- Developer: Bandai Namco Entertainment
- Publisher: Bandai Namco Entertainment
- Series: Dark Souls
- Platforms: iOS, Android
- Release: February 28, 2016
- Genre: Endless runner
- Mode: Single-player

= Slashy Souls =

2016 video game

Slashy Souls is an endless runner video game developed and published by Bandai Namco Entertainment as a GameStop-funded promotional tie-in to Dark Souls III. It was released for iOS and Android on February 28, 2016. The game was critically panned for its shallow gameplay, with reviewers expressing dismay that it was not a more fleshed-out idea due to the strong source material of the Dark Souls series.

== Gameplay ==
The game is an endless runner in which players must attempt to survive as long as possible while the game automatically scrolls ahead. The player, controlling a random adventurer, can use melee attacks and spells to defeat enemies in their way. The game also occasionally has bosses styled after those from the Dark Souls series. The further the player gets, the more their total score increases.

== Reception ==
Rob Rich of Gamezebo rated the game 2/5 stars, praising the game's pixel art but criticizing the gameplay as poorly done. In his review, he stated that the game "almost completely falls apart" when played, criticizing the game's lack of a tutorial or explanation for the controls. The game's hit detection was also noted as buggy, with many hits not connecting properly with enemies, and the game was mentioned as containing additional bugs, such as the death screen remaining there when it was restarted.
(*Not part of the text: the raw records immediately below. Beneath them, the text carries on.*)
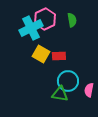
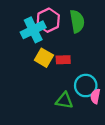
green semicircle: (72, 20) -> (77, 21), size x1.5
cyan circle: (68, 81) -> (86, 86), moved

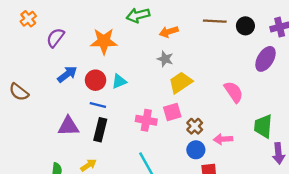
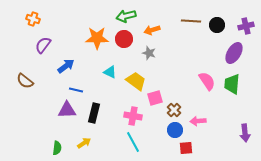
orange cross: (28, 19) -> (33, 19), turned -32
purple semicircle: (55, 38) -> (43, 45), moved
red circle: (96, 80) -> (124, 39), moved
cyan triangle: (119, 81) -> (110, 72), turned 48
yellow trapezoid: (181, 83) -> (136, 81), moved, turned 70
blue line: (98, 105) -> (76, 90), moved
pink cross: (146, 120) -> (133, 116), moved
green trapezoid: (263, 126) -> (232, 84), moved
He said that due to the connection with the Dark Souls series, he was "expecting something better".

Chris Carter of Destructoid rated the game 1/10, saying that it "disgraces the Souls name". Calling it "better left in the digital trash bin", he praised the control system as responsive, but remarked that every other aspect of the game was poorly done, with "no nuance". Saying there was "almost nothing authentic" about the game, he implored players not to blame FromSoftware for its creation.

Thomas Ella of Hardcore Gamer compared the game negatively to other tie-ins like Fallout Shelter, saying that the idea could be good if executed well, but that it was instead a "soulless cash-in". He also called the game "antithetical" to the Souls formula, since the main series games punish players for blindly running into danger, while Slashy Souls emphasizes it, and does not bother to duplicate core mechanics of the series, such as the "corpse run", in which players attempt to retrieve their Bloodstain. Sam Prell of GamesRadar+ called the game's callbacks to the Souls series "mostly superficial in nature", and noted that it did not have the "depth or satisfying combat" of a main series title.